Exercise description:
From the first line to the last, give the listing again exactly.

Dataset extract:
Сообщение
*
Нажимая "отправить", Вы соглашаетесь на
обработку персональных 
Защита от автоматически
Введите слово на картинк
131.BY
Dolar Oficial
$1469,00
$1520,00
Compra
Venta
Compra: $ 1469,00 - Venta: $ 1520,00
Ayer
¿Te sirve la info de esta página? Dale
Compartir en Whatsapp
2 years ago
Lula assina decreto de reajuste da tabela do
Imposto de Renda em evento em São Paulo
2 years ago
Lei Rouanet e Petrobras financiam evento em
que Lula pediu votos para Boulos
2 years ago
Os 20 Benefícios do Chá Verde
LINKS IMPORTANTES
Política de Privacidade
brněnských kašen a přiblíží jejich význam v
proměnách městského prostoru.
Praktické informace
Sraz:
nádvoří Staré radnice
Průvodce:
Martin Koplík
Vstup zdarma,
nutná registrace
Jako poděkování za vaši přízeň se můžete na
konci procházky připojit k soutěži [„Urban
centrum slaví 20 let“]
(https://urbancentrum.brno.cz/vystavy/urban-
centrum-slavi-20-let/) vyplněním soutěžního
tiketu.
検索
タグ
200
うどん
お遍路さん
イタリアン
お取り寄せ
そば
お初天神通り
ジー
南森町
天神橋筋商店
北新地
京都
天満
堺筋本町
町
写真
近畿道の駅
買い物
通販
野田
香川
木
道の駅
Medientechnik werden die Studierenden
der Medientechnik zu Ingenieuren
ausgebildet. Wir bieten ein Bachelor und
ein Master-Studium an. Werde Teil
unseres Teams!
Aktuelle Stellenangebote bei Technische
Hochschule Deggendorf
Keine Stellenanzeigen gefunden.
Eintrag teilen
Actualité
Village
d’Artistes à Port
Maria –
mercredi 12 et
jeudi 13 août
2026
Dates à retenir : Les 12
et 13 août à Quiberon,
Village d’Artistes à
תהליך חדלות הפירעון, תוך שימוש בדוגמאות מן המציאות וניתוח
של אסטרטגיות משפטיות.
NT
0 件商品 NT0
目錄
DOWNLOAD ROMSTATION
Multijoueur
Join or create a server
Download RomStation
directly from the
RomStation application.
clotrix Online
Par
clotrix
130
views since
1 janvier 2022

Answer area:
Сообщение
*
Нажимая "отправить", Вы соглашаетесь на
обработку персональных 
Защита от автоматически
Введите слово на картинк
131.BY
Dolar Oficial
$1469,00
$1520,00
Compra
Venta
Compra: $ 1469,00 - Venta: $ 1520,00
Ayer
¿Te sirve la info de esta página? Dale
Compartir en Whatsapp
2 years ago
Lula assina decreto de reajuste da tabela do
Imposto de Renda em evento em São Paulo
2 years ago
Lei Rouanet e Petrobras financiam evento em
que Lula pediu votos para Boulos
2 years ago
Os 20 Benefícios do Chá Verde
LINKS IMPORTANTES
Política de Privacidade
brněnských kašen a přiblíží jejich význam v
proměnách městského prostoru.
Praktické informace
Sraz:
nádvoří Staré radnice
Průvodce:
Martin Koplík
Vstup zdarma,
nutná registrace
Jako poděkování za vaši přízeň se můžete na
konci procházky připojit k soutěži [„Urban
centrum slaví 20 let“]
(https://urbancentrum.brno.cz/vystavy/urban-
centrum-slavi-20-let/) vyplněním soutěžního
tiketu.
検索
タグ
200
うどん
お遍路さん
イタリアン
お取り寄せ
そば
お初天神通り
ジー
南森町
天神橋筋商店
北新地
京都
天満
堺筋本町
町
写真
近畿道の駅
買い物
通販
野田
香川
木
道の駅
Medientechnik werden die Studierenden
der Medientechnik zu Ingenieuren
ausgebildet. Wir bieten ein Bachelor und
ein Master-Studium an. Werde Teil
unseres Teams!
Aktuelle Stellenangebote bei Technische
Hochschule Deggendorf
Keine Stellenanzeigen gefunden.
Eintrag teilen
Actualité
Village
d’Artistes à Port
Maria –
mercredi 12 et
jeudi 13 août
2026
Dates à retenir : Les 12
et 13 août à Quiberon,
Village d’Artistes à
תהליך חדלות הפירעון, תוך שימוש בדוגמאות מן המציאות וניתוח
של אסטרטגיות משפטיות.
NT
0 件商品 NT0
目錄
DOWNLOAD ROMSTATION
Multijoueur
Join or create a server
Download RomStation
directly from the
RomStation application.
clotrix Online
Par
clotrix
130
views since
1 janvier 2022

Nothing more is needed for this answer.